- The Washington Times - Thursday, March 12, 2009


The number of people who filed for jobless claims for the first time last week jumped to 654,000 and those who receive continuing benefits also increased to 5.3 million, a new record, the Labor Department reported Thursday.

The rise in the number of people who signed up for unemployment insurance for the week ended Saturday marked an increase from the 639,000 first-time filers the previous week, the agency said.

The 654,000 figure was above expectations by analysts and marked the sixth consecutive week in which the number of first-time filers exceeded 600,000, a sure sign that the 15-month-long recession is not ending anytime soon. The official unemployment rate is 8.1 percent.

In addition, the number of people who continue to receive benefits increased by 193,000 last week to 5.317 million, the most on Labor Department records that stretch back to 1967.
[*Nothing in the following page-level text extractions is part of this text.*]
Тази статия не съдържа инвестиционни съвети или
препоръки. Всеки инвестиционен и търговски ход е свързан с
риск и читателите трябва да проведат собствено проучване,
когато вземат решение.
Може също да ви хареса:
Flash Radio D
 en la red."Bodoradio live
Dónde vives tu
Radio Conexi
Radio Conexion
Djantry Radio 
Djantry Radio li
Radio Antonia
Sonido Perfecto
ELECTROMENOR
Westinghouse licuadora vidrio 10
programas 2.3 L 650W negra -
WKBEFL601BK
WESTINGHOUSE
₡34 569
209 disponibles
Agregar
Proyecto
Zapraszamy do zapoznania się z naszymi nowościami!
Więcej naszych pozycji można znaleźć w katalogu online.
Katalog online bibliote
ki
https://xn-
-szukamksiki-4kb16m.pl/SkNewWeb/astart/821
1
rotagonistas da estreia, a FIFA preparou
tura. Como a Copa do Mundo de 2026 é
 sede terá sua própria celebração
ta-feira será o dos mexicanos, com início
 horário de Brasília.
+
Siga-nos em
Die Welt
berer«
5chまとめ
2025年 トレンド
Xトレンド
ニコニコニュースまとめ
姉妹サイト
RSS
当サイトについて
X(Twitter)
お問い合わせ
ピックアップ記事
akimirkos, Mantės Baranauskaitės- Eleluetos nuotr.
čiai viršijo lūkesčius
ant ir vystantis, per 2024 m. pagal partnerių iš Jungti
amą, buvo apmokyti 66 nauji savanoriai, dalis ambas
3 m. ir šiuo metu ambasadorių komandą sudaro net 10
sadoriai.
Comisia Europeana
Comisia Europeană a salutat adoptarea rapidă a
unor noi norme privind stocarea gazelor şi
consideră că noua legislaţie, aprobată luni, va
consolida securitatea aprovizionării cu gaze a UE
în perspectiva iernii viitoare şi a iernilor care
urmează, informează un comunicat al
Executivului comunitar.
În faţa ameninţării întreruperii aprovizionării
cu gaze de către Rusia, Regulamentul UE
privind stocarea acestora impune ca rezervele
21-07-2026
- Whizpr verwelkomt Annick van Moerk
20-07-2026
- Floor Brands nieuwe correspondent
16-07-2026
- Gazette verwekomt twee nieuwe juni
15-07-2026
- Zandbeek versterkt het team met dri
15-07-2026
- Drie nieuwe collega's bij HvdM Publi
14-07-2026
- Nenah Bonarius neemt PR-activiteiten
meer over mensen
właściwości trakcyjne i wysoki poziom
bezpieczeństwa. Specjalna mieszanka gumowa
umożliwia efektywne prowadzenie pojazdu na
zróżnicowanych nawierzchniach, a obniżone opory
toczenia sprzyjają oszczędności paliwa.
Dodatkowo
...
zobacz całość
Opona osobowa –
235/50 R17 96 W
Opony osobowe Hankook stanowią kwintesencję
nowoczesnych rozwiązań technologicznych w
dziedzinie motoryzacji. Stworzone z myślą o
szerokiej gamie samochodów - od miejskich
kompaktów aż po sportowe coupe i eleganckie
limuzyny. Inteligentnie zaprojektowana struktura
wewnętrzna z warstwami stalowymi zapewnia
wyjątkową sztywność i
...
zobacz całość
Economists polled by Bloomberg.com expected that the number of first-time filers would increase from 639,000 to 644,000.

The four-week average of new applications, which gives a clearer picture of the number of jobless, went up from 641,750 to 643,250, the highest since 1982, a recession year and the first term of President Ronald Reagan. This recession has been the worst since the early 1980s.

Some economists have predicted that the official unemployment rate will reach the low double digits before the recession over, with at least 9 percent of the labor force out of work by the end of this year.